**Material supplied:**
· · ·
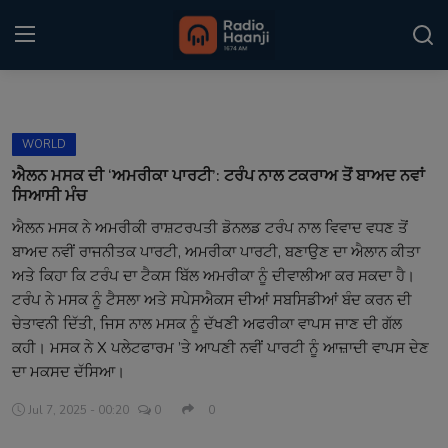
Login
Register
WORLD
Home
ਐਲਨ ਮਸਕ ਦੀ ‘ਅਮਰੀਕਾ ਪਾਰਟੀ’: ਟਰੰਪ ਨਾਲ ਟਕਰਾਅ ਤੋਂ ਬਾਅਦ ਨਵਾਂ
ਸਿਆਸੀ ਮੰਚ
Punjabi Podcast
ਐਲਨ ਮਸਕ ਨੇ ਅਮਰੀਕੀ ਰਾਸ਼ਟਰਪਤੀ ਡੋਨਲਡ ਟਰੰਪ ਨਾਲ ਵਿਵਾਦ ਵਧਣ ਤੋਂ
ਬਾਅਦ ਨਵੀਂ ਰਾਜਨੀਤਕ ਪਾਰਟੀ, ਅਮਰੀਕਾ ਪਾਰਟੀ, ਬਣਾਉਣ ਦਾ ਐਲਾਨ ਕੀਤਾ
Kitaab Kahani
ਅਤੇ ਕਿਹਾ ਕਿ ਟਰੰਪ ਦਾ ਟੈਕਸ ਬਿੱਲ ਅਮਰੀਕਾ ਨੂੰ ਦੀਵਾਲੀਆ ਕਰ ਸਕਦਾ ਹੈ।
Gallery
ਟਰੰਪ ਨੇ ਮਸਕ ਨੂੰ ਟੈਸਲਾ ਅਤੇ ਸਪੇਸਐਕਸ ਦੀਆਂ ਸਬਸਿਡੀਆਂ ਬੰਦ ਕਰਨ ਦੀ
ਚੇਤਾਵਨੀ ਦਿੱਤੀ, ਜਿਸ ਨਾਲ ਮਸਕ ਨੂੰ ਦੱਖਣੀ ਅਫਰੀਕਾ ਵਾਪਸ ਜਾਣ ਦੀ ਗੱਲ
Sponsors
ਕਹੀ। ਮਸਕ ਨੇ X ਪਲੇਟਫਾਰਮ ’ਤੇ ਆਪਣੀ ਨਵੀਂ ਪਾਰਟੀ ਨੂੰ ਆਜ਼ਾਦੀ ਵਾਪਸ ਦੇਣ
ਦਾ ਮਕਸਦ ਦੱਸਿਆ।
Matrimonial
Jul 7, 2025 - 00:20
0
0
Event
· · ·
**Problem to solve:** Would you mind repeating the records above exactly, without the pictures?

**Answer area:**
Login
Register
WORLD
Home
ਐਲਨ ਮਸਕ ਦੀ ‘ਅਮਰੀਕਾ ਪਾਰਟੀ’: ਟਰੰਪ ਨਾਲ ਟਕਰਾਅ ਤੋਂ ਬਾਅਦ ਨਵਾਂ
ਸਿਆਸੀ ਮੰਚ
Punjabi Podcast
ਐਲਨ ਮਸਕ ਨੇ ਅਮਰੀਕੀ ਰਾਸ਼ਟਰਪਤੀ ਡੋਨਲਡ ਟਰੰਪ ਨਾਲ ਵਿਵਾਦ ਵਧਣ ਤੋਂ
ਬਾਅਦ ਨਵੀਂ ਰਾਜਨੀਤਕ ਪਾਰਟੀ, ਅਮਰੀਕਾ ਪਾਰਟੀ, ਬਣਾਉਣ ਦਾ ਐਲਾਨ ਕੀਤਾ
Kitaab Kahani
ਅਤੇ ਕਿਹਾ ਕਿ ਟਰੰਪ ਦਾ ਟੈਕਸ ਬਿੱਲ ਅਮਰੀਕਾ ਨੂੰ ਦੀਵਾਲੀਆ ਕਰ ਸਕਦਾ ਹੈ।
Gallery
ਟਰੰਪ ਨੇ ਮਸਕ ਨੂੰ ਟੈਸਲਾ ਅਤੇ ਸਪੇਸਐਕਸ ਦੀਆਂ ਸਬਸਿਡੀਆਂ ਬੰਦ ਕਰਨ ਦੀ
ਚੇਤਾਵਨੀ ਦਿੱਤੀ, ਜਿਸ ਨਾਲ ਮਸਕ ਨੂੰ ਦੱਖਣੀ ਅਫਰੀਕਾ ਵਾਪਸ ਜਾਣ ਦੀ ਗੱਲ
Sponsors
ਕਹੀ। ਮਸਕ ਨੇ X ਪਲੇਟਫਾਰਮ ’ਤੇ ਆਪਣੀ ਨਵੀਂ ਪਾਰਟੀ ਨੂੰ ਆਜ਼ਾਦੀ ਵਾਪਸ ਦੇਣ
ਦਾ ਮਕਸਦ ਦੱਸਿਆ।
Matrimonial
Jul 7, 2025 - 00:20
0
0
Event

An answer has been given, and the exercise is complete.